Assigned task: How many lines in these entries contain the string "Doha"? Reply with the number alone.

(Stored data)
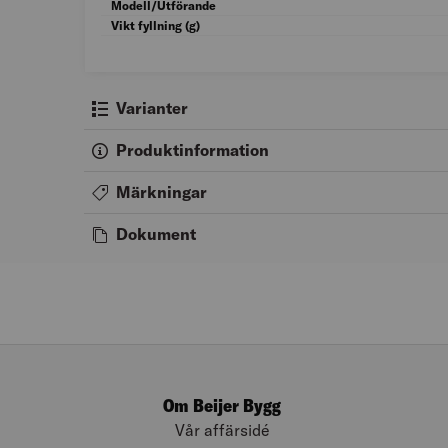
Modell/Utförande
Vikt fyllning (g)
Varianter
Produktinformation
Märkningar
Dokument
Om Beijer Bygg
Vår affärsidé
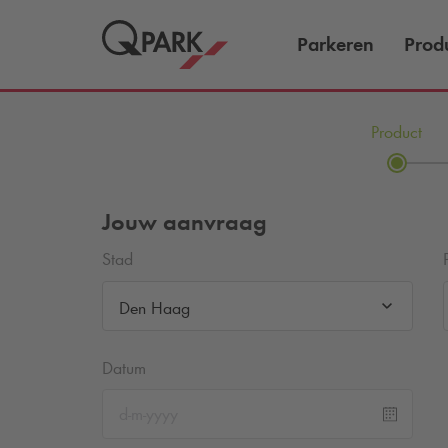
Parkeren
Prod
Product
Jouw aanvraag
Stad
Den Haag
Datum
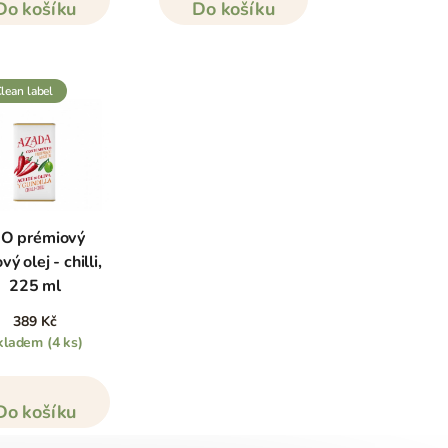
Do košíku
Do košíku
clean label
IO prémiový
vý olej - chilli,
225 ml
389 Kč
kladem
(4 ks)
Do košíku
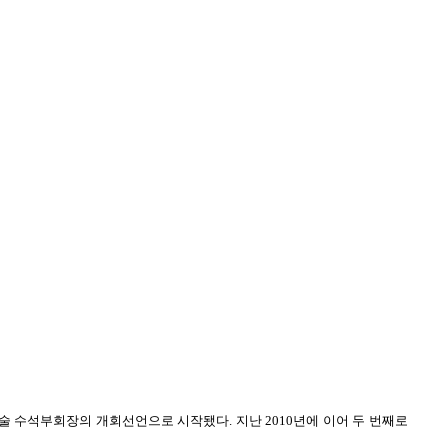
만술 수석부회장의 개회선언으로 시작됐다. 지난 2010년에 이어 두 번째로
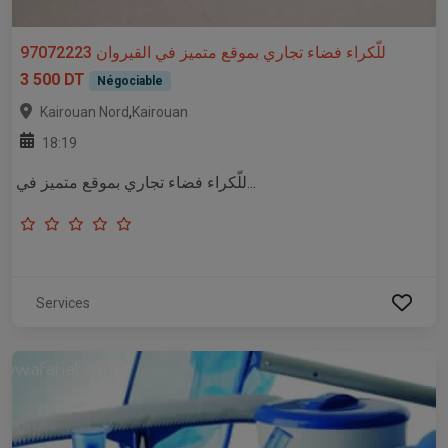
للّكراء فضاء تجاري بموقع متميز في القيروان 97072223
3 500 DT
Négociable
,
Kairouan Nord
Kairouan
18:19
للّكراء فضاء تجاري بموقع متميز في...
Services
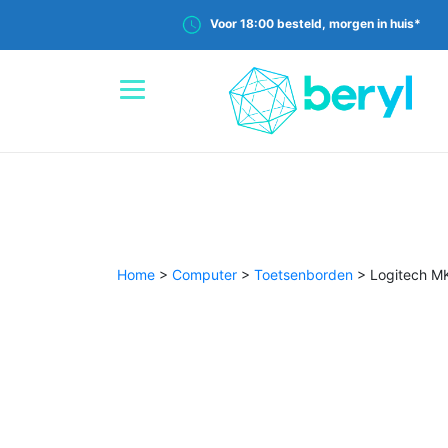
Voor 18:00 besteld, morgen in huis*
Home
>
Computer
>
Toetsenborden
>
Logitech M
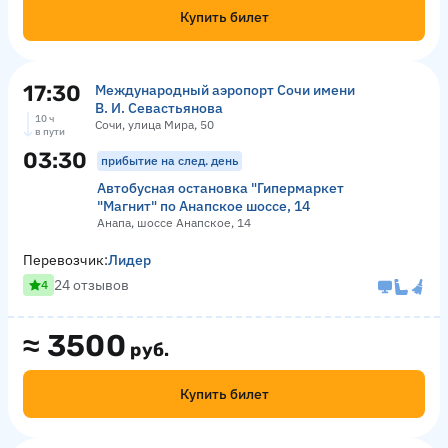
Купить билет
17:30
Международный аэропорт Сочи имени
В. И. Севастьянова
10 ч
Сочи, улица Мира, 50
в пути
03:30
прибытие на след. день
Автобусная остановка "Гипермаркет
"Магнит" по Анапское шоссе, 14
Анапа, шоссе Анапское, 14
Перевозчик:
Лидер
24 отзывов
4
≈
3500
руб.
Купить билет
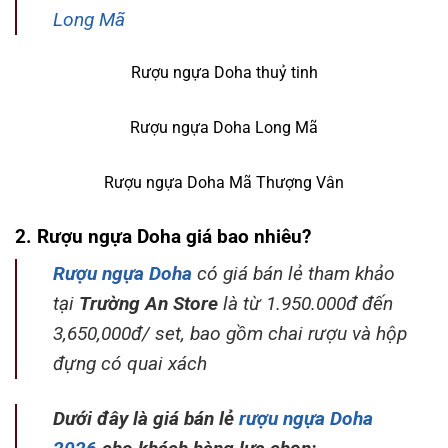
Long Mã
Rượu ngựa Doha thuỷ tinh
Rượu ngựa Doha Long Mã
Rượu ngựa Doha Mã Thượng Vân
2. Rượu ngựa Doha giá bao nhiêu?
Rượu ngựa Doha
có giá bán lẻ tham khảo
tại
Trường An Store
là từ 1.950.000đ đến
3,650,000đ/ set, bao gồm chai rượu và hộp
đựng có quai xách
Dưới đây là giá bán lẻ
rượu ngựa Doha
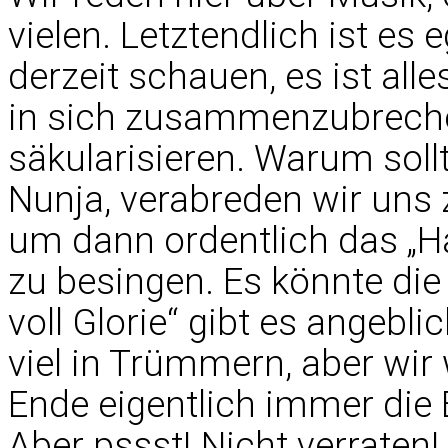
vielen. Letztendlich ist es 
derzeit schauen, es ist alle
in sich zusammenzubrechen
säkularisieren. Warum soll
Nunja, verabreden wir uns
um dann ordentlich das „Ha
zu besingen. Es könnte die
voll Glorie“ gibt es angebli
viel in Trümmern, aber wir
Ende eigentlich immer die
Aber pssst! Nicht verraten!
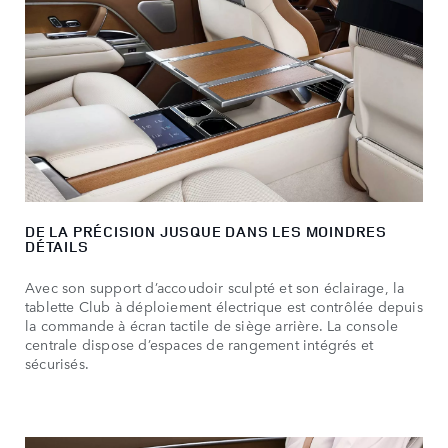
DE LA PRÉCISION JUSQUE DANS LES MOINDRES
DÉTAILS
Avec son support d’accoudoir sculpté et son éclairage, la
tablette Club à déploiement électrique est contrôlée depuis
la commande à écran tactile de siège arrière. La console
centrale dispose d’espaces de rangement intégrés et
sécurisés.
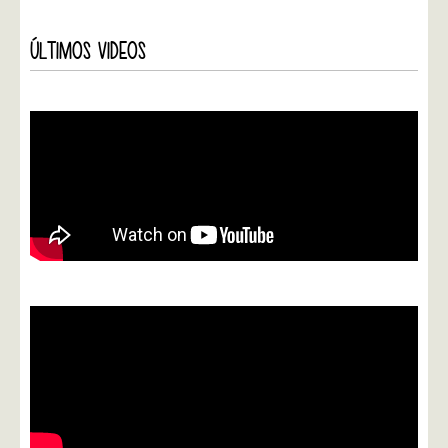
ÚLTIMOS VIDEOS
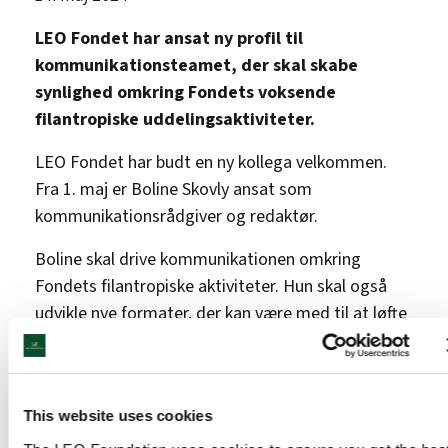
LEO Fondet har ansat ny profil til
kommunikationsteamet, der skal skabe
synlighed omkring Fondets voksende
filantropiske uddelingsaktiviteter.
LEO Fondet har budt en ny kollega velkommen.
Fra 1. maj er Boline Skovly ansat som
kommunikationsrådgiver og redaktør.
Boline skal drive kommunikationen omkring
Fondets filantropiske aktiviteter. Hun skal også
udvikle nye formater, der kan være med til at løfte
LEO Fondets ambition om at bane vejen for at
kurere hudsygdomme.
”Jeg glæder mig meget til at sætte fokus på alt
This website uses cookies
det, LEO Fondet gør via sine filantropiske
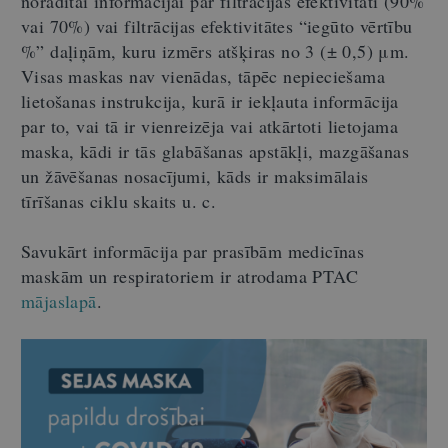
norādītai informācijai par filtrācijas efektivitāti (90%
vai 70%) vai filtrācijas efektivitātes “iegūto vērtību
%” daļiņām, kuru izmērs atšķiras no 3 (± 0,5) μm.
Visas maskas nav vienādas, tāpēc nepieciešama
lietošanas instrukcija, kurā ir iekļauta informācija
par to, vai tā ir vienreizēja vai atkārtoti lietojama
maska, kādi ir tās glabāšanas apstākļi, mazgāšanas
un žāvēšanas nosacījumi, kāds ir maksimālais
tīrīšanas ciklu skaits u. c.
Savukārt informācija par prasībām medicīnas
maskām un respiratoriem ir atrodama PTAC
mājaslapā
.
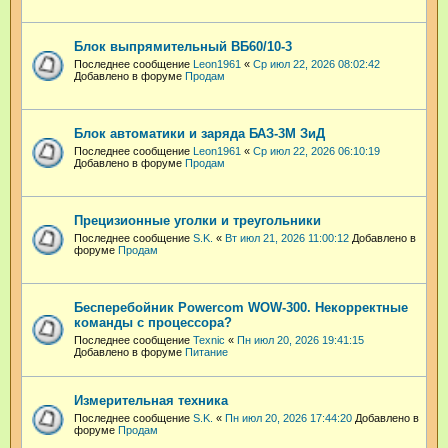
Блок выпрямительный ВБ60/10-3
Последнее сообщение
Leon1961
«
Ср июл 22, 2026 08:02:42
Добавлено в форуме
Продам
Блок автоматики и заряда БАЗ-3М ЗиД
Последнее сообщение
Leon1961
«
Ср июл 22, 2026 06:10:19
Добавлено в форуме
Продам
Прецизионные уголки и треугольники
Последнее сообщение
S.K.
«
Вт июл 21, 2026 11:00:12
Добавлено в
форуме
Продам
Бесперебойник Powercom WOW-300. Некорректные
команды с процессора?
Последнее сообщение
Техnic
«
Пн июл 20, 2026 19:41:15
Добавлено в форуме
Питание
Измерительная техника
Последнее сообщение
S.K.
«
Пн июл 20, 2026 17:44:20
Добавлено в
форуме
Продам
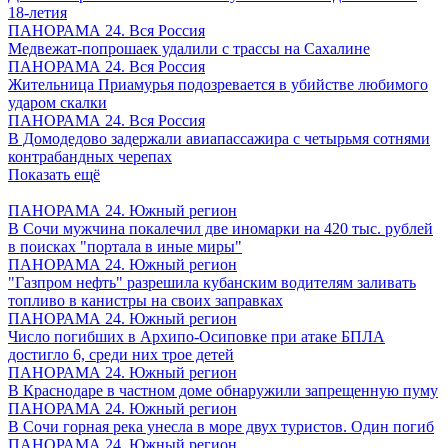
18-летия
ПАНОРАМА 24. Вся Россия
Медвежат-попрошаек удалили с трассы на Сахалине
ПАНОРАМА 24. Вся Россия
Жительница Приамурья подозревается в убийстве любимого
ударом скалки
ПАНОРАМА 24. Вся Россия
В Домодедово задержали авиапассажира с четырьмя сотнями
контрабандных черепах
Показать ещё
ПАНОРАМА 24. Южный регион
В Сочи мужчина покалечил две иномарки на 420 тыс. рублей
в поисках "портала в иные миры"
ПАНОРАМА 24. Южный регион
"Газпром нефть" разрешила кубанским водителям заливать
топливо в канистры на своих заправках
ПАНОРАМА 24. Южный регион
Число погибших в Архипо-Осиповке при атаке БПЛА
достигло 6, среди них трое детей
ПАНОРАМА 24. Южный регион
В Краснодаре в частном доме обнаружили запрещенную пуму
ПАНОРАМА 24. Южный регион
В Сочи горная река унесла в море двух туристов. Один погиб
ПАНОРАМА 24. Южный регион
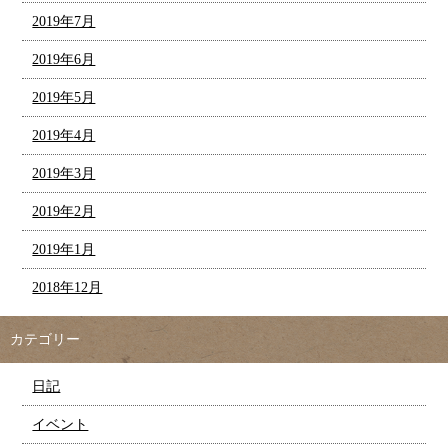
2019年7月
2019年6月
2019年5月
2019年4月
2019年3月
2019年2月
2019年1月
2018年12月
カテゴリー
日記
イベント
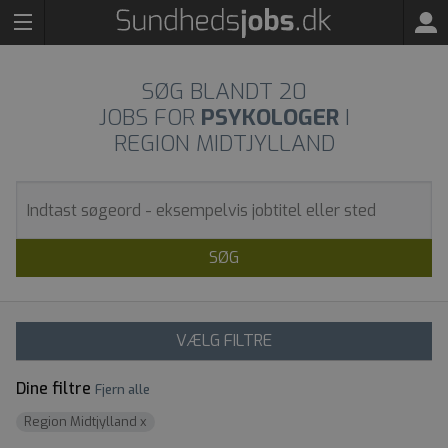
SØG BLANDT
20
JOBS FOR
PSYKOLOGER
I
REGION MIDTJYLLAND
SØG
VÆLG FILTRE
Dine filtre
Fjern alle
Region Midtjylland
x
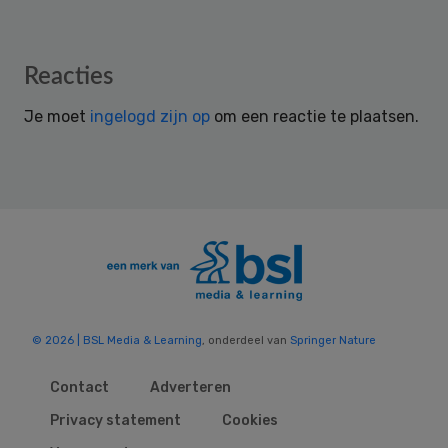
Reader
Reacties
Interactions
Je moet
ingelogd zijn op
om een reactie te plaatsen.
© 2026 | BSL Media & Learning
, onderdeel van
Springer Nature
Contact
Adverteren
Privacy statement
Cookies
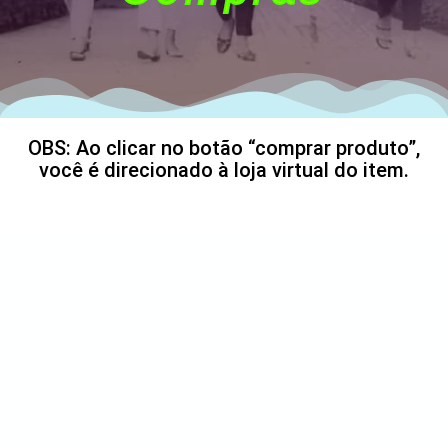
OBS: Ao clicar no botão “comprar produto”,
você é direcionado à loja virtual do item.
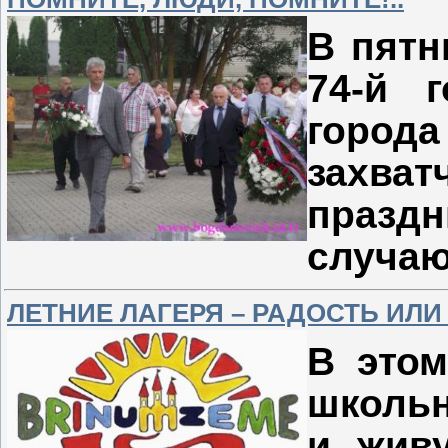
В пятн
74-й 
город
захва
празд
случаю
ЛЕТНИЕ ЛАГЕРЯ – РАДОСТЬ ИЛ
В этом
школьн
и жив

Task response: 6